Collect from the data below each line with "beetje".

=====

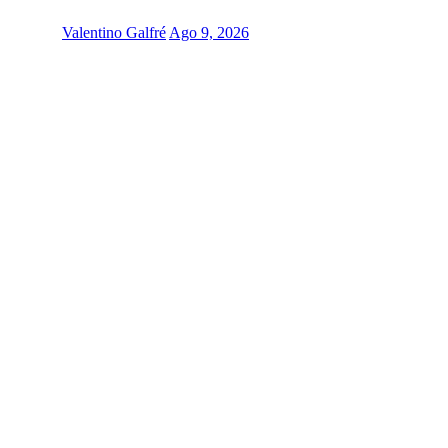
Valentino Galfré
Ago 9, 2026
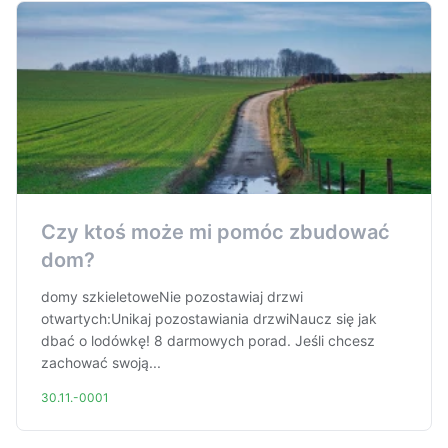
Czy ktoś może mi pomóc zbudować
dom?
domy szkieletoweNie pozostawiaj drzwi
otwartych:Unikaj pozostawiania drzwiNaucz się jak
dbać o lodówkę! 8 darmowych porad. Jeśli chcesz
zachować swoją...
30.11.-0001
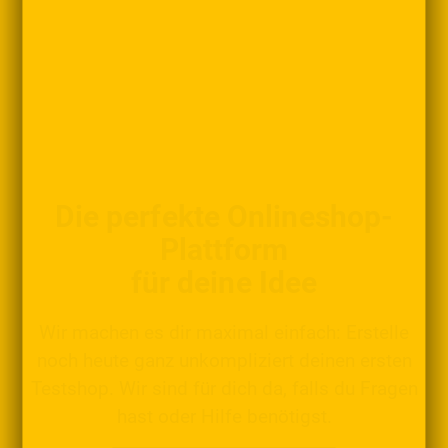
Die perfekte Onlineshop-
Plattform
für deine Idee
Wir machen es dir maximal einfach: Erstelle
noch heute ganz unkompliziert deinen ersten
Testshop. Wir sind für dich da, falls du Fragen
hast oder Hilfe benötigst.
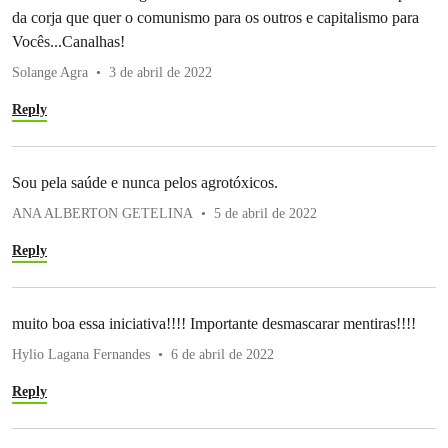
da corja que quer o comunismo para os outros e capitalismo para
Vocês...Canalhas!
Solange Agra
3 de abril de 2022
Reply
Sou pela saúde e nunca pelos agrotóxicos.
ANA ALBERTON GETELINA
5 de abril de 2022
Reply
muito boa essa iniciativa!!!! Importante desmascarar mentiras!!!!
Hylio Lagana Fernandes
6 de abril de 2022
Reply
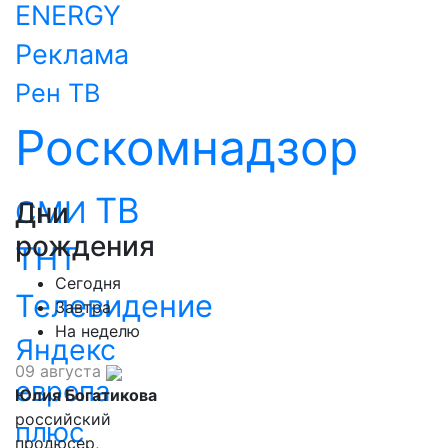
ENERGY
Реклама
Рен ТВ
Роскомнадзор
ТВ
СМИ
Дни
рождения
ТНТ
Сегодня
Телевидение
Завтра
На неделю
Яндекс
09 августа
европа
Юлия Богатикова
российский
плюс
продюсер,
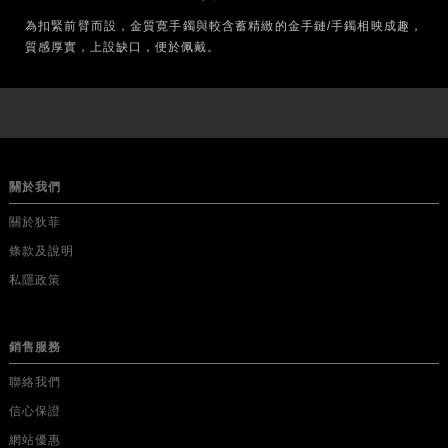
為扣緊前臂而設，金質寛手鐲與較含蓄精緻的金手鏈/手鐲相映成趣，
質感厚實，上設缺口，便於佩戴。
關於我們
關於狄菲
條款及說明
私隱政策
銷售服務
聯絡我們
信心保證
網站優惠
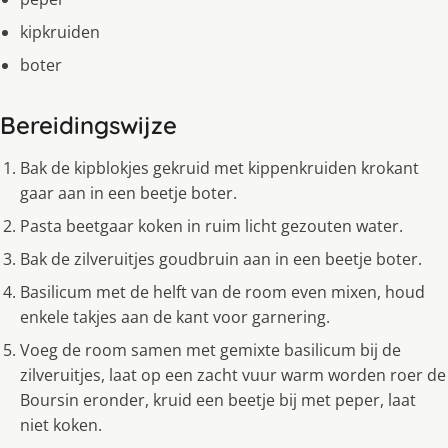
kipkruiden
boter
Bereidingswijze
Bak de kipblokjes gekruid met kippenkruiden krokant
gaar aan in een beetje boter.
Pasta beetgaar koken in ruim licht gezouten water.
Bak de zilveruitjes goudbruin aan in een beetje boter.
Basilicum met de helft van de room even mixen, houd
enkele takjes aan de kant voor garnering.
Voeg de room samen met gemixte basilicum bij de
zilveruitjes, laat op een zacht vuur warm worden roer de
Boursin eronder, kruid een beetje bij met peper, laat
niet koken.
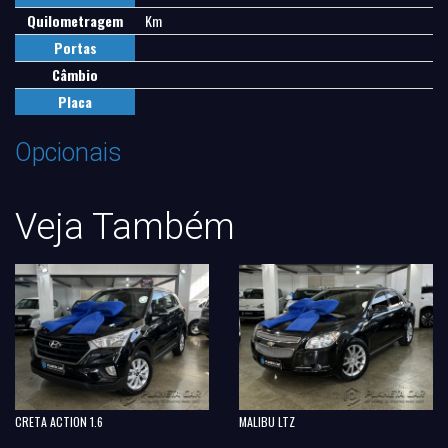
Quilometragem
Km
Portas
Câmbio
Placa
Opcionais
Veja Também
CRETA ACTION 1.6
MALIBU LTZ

=====

The answer.
gaar aan in een beetje boter.
Bak de zilveruitjes goudbruin aan in een beetje boter.
Boursin eronder, kruid een beetje bij met peper, laat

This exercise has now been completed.